Transcribe, with complete accuracy, all of the entries below except for the pictures.

· · ·

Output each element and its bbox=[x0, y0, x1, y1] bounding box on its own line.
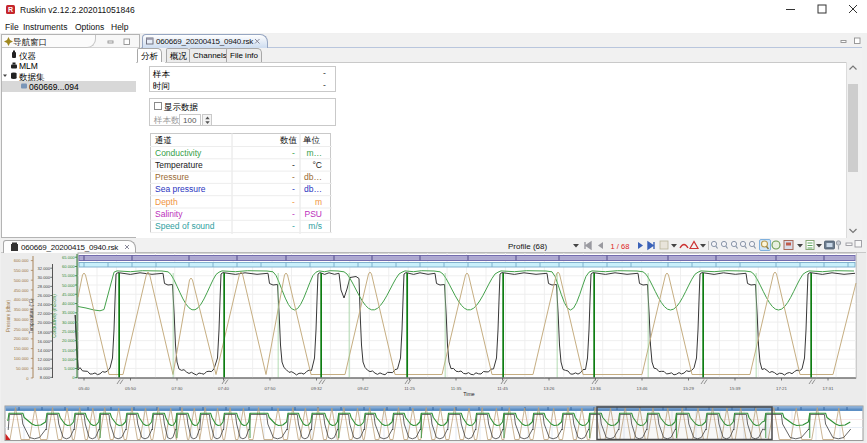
svg-text:09:42: 09:42 bbox=[358, 386, 370, 391]
svg-text:05:40: 05:40 bbox=[79, 386, 91, 391]
svg-text:500.000: 500.000 bbox=[14, 278, 30, 283]
svg-text:30.000: 30.000 bbox=[37, 275, 50, 280]
svg-text:17:31: 17:31 bbox=[823, 386, 835, 391]
svg-text:200.000: 200.000 bbox=[14, 336, 30, 341]
svg-text:100.000: 100.000 bbox=[14, 356, 30, 361]
svg-text:Temperature (°C): Temperature (°C) bbox=[29, 298, 34, 334]
svg-text:350.000: 350.000 bbox=[14, 307, 30, 312]
svg-text:13:26: 13:26 bbox=[544, 386, 556, 391]
svg-text:45.000: 45.000 bbox=[62, 292, 75, 297]
svg-text:55.000: 55.000 bbox=[62, 273, 75, 278]
svg-text:8.000: 8.000 bbox=[40, 375, 51, 380]
svg-text:50.000: 50.000 bbox=[62, 283, 75, 288]
svg-text:250.000: 250.000 bbox=[14, 327, 30, 332]
svg-text:300.000: 300.000 bbox=[14, 317, 30, 322]
svg-text:0: 0 bbox=[26, 376, 29, 381]
svg-text:10.000: 10.000 bbox=[37, 366, 50, 371]
svg-text:60.000: 60.000 bbox=[62, 264, 75, 269]
svg-text:32.000: 32.000 bbox=[37, 266, 50, 271]
svg-text:600.000: 600.000 bbox=[14, 258, 30, 263]
svg-text:09:32: 09:32 bbox=[311, 386, 323, 391]
svg-text:07:40: 07:40 bbox=[218, 386, 230, 391]
svg-text:150.000: 150.000 bbox=[14, 346, 30, 351]
svg-text:24.000: 24.000 bbox=[37, 302, 50, 307]
svg-text:26.000: 26.000 bbox=[37, 293, 50, 298]
svg-text:10.000: 10.000 bbox=[62, 357, 75, 362]
svg-text:550.000: 550.000 bbox=[14, 268, 30, 273]
svg-text:15:39: 15:39 bbox=[730, 386, 742, 391]
svg-text:07:30: 07:30 bbox=[172, 386, 184, 391]
svg-text:07:50: 07:50 bbox=[265, 386, 277, 391]
svg-text:13:46: 13:46 bbox=[637, 386, 649, 391]
svg-text:20.000: 20.000 bbox=[62, 338, 75, 343]
svg-text:11:25: 11:25 bbox=[404, 386, 415, 391]
svg-text:35.000: 35.000 bbox=[62, 310, 75, 315]
svg-text:22.000: 22.000 bbox=[37, 311, 50, 316]
svg-text:12.000: 12.000 bbox=[37, 357, 50, 362]
svg-text:Conductivity (mS/cm): Conductivity (mS/cm) bbox=[52, 294, 57, 338]
svg-text:15:29: 15:29 bbox=[683, 386, 695, 391]
svg-text:25.000: 25.000 bbox=[62, 329, 75, 334]
svg-text:13:36: 13:36 bbox=[590, 386, 602, 391]
svg-text:0: 0 bbox=[72, 375, 75, 380]
svg-text:Time: Time bbox=[463, 391, 474, 397]
svg-text:5.000: 5.000 bbox=[64, 366, 75, 371]
svg-text:20.000: 20.000 bbox=[37, 320, 50, 325]
svg-text:15.000: 15.000 bbox=[62, 348, 75, 353]
svg-text:65.000: 65.000 bbox=[62, 255, 75, 260]
svg-text:05:50: 05:50 bbox=[125, 386, 137, 391]
svg-text:16.000: 16.000 bbox=[37, 339, 50, 344]
svg-text:11:45: 11:45 bbox=[497, 386, 508, 391]
svg-text:30.000: 30.000 bbox=[62, 320, 75, 325]
svg-text:11:35: 11:35 bbox=[451, 386, 462, 391]
svg-text:Pressure (dbar): Pressure (dbar) bbox=[6, 300, 11, 332]
svg-text:17:21: 17:21 bbox=[776, 386, 788, 391]
svg-text:50.000: 50.000 bbox=[16, 366, 29, 371]
svg-text:18.000: 18.000 bbox=[37, 330, 50, 335]
svg-text:28.000: 28.000 bbox=[37, 284, 50, 289]
svg-text:40.000: 40.000 bbox=[62, 301, 75, 306]
svg-text:14.000: 14.000 bbox=[37, 348, 50, 353]
svg-text:400.000: 400.000 bbox=[14, 297, 30, 302]
svg-text:450.000: 450.000 bbox=[14, 288, 30, 293]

· · ·

— RESPONSE BELOW —
Output each element and its bbox=[x0, y0, x1, y1] bounding box on its own line.
svg-text:09:42: 09:42 bbox=[358, 386, 370, 391]
svg-text:05:40: 05:40 bbox=[79, 386, 91, 391]
svg-text:500.000: 500.000 bbox=[14, 278, 30, 283]
svg-text:30.000: 30.000 bbox=[37, 275, 50, 280]
svg-text:17:31: 17:31 bbox=[823, 386, 835, 391]
svg-text:200.000: 200.000 bbox=[14, 336, 30, 341]
svg-text:100.000: 100.000 bbox=[14, 356, 30, 361]
svg-text:Temperature (°C): Temperature (°C) bbox=[29, 298, 34, 334]
svg-text:350.000: 350.000 bbox=[14, 307, 30, 312]
svg-text:13:26: 13:26 bbox=[544, 386, 556, 391]
svg-text:45.000: 45.000 bbox=[62, 292, 75, 297]
svg-text:55.000: 55.000 bbox=[62, 273, 75, 278]
svg-text:8.000: 8.000 bbox=[40, 375, 51, 380]
svg-text:50.000: 50.000 bbox=[62, 283, 75, 288]
svg-text:250.000: 250.000 bbox=[14, 327, 30, 332]
svg-text:300.000: 300.000 bbox=[14, 317, 30, 322]
svg-text:0: 0 bbox=[26, 376, 29, 381]
svg-text:10.000: 10.000 bbox=[37, 366, 50, 371]
svg-text:60.000: 60.000 bbox=[62, 264, 75, 269]
svg-text:32.000: 32.000 bbox=[37, 266, 50, 271]
svg-text:600.000: 600.000 bbox=[14, 258, 30, 263]
svg-text:09:32: 09:32 bbox=[311, 386, 323, 391]
svg-text:07:40: 07:40 bbox=[218, 386, 230, 391]
svg-text:150.000: 150.000 bbox=[14, 346, 30, 351]
svg-text:24.000: 24.000 bbox=[37, 302, 50, 307]
svg-text:26.000: 26.000 bbox=[37, 293, 50, 298]
svg-text:10.000: 10.000 bbox=[62, 357, 75, 362]
svg-text:550.000: 550.000 bbox=[14, 268, 30, 273]
svg-text:15:39: 15:39 bbox=[730, 386, 742, 391]
svg-text:07:30: 07:30 bbox=[172, 386, 184, 391]
svg-text:07:50: 07:50 bbox=[265, 386, 277, 391]
svg-text:13:46: 13:46 bbox=[637, 386, 649, 391]
svg-text:20.000: 20.000 bbox=[62, 338, 75, 343]
svg-text:11:25: 11:25 bbox=[404, 386, 415, 391]
svg-text:35.000: 35.000 bbox=[62, 310, 75, 315]
svg-text:22.000: 22.000 bbox=[37, 311, 50, 316]
svg-text:12.000: 12.000 bbox=[37, 357, 50, 362]
svg-text:Conductivity (mS/cm): Conductivity (mS/cm) bbox=[52, 294, 57, 338]
svg-text:15:29: 15:29 bbox=[683, 386, 695, 391]
svg-text:25.000: 25.000 bbox=[62, 329, 75, 334]
svg-text:13:36: 13:36 bbox=[590, 386, 602, 391]
svg-text:0: 0 bbox=[72, 375, 75, 380]
svg-text:Time: Time bbox=[463, 391, 474, 397]
svg-text:5.000: 5.000 bbox=[64, 366, 75, 371]
svg-text:20.000: 20.000 bbox=[37, 320, 50, 325]
svg-text:15.000: 15.000 bbox=[62, 348, 75, 353]
svg-text:65.000: 65.000 bbox=[62, 255, 75, 260]
svg-text:05:50: 05:50 bbox=[125, 386, 137, 391]
svg-text:16.000: 16.000 bbox=[37, 339, 50, 344]
svg-text:11:45: 11:45 bbox=[497, 386, 508, 391]
svg-text:30.000: 30.000 bbox=[62, 320, 75, 325]
svg-text:11:35: 11:35 bbox=[451, 386, 462, 391]
svg-text:Pressure (dbar): Pressure (dbar) bbox=[6, 300, 11, 332]
svg-text:17:21: 17:21 bbox=[776, 386, 788, 391]
svg-text:50.000: 50.000 bbox=[16, 366, 29, 371]
svg-text:18.000: 18.000 bbox=[37, 330, 50, 335]
svg-text:28.000: 28.000 bbox=[37, 284, 50, 289]
svg-text:40.000: 40.000 bbox=[62, 301, 75, 306]
svg-text:14.000: 14.000 bbox=[37, 348, 50, 353]
svg-text:400.000: 400.000 bbox=[14, 297, 30, 302]
svg-text:450.000: 450.000 bbox=[14, 288, 30, 293]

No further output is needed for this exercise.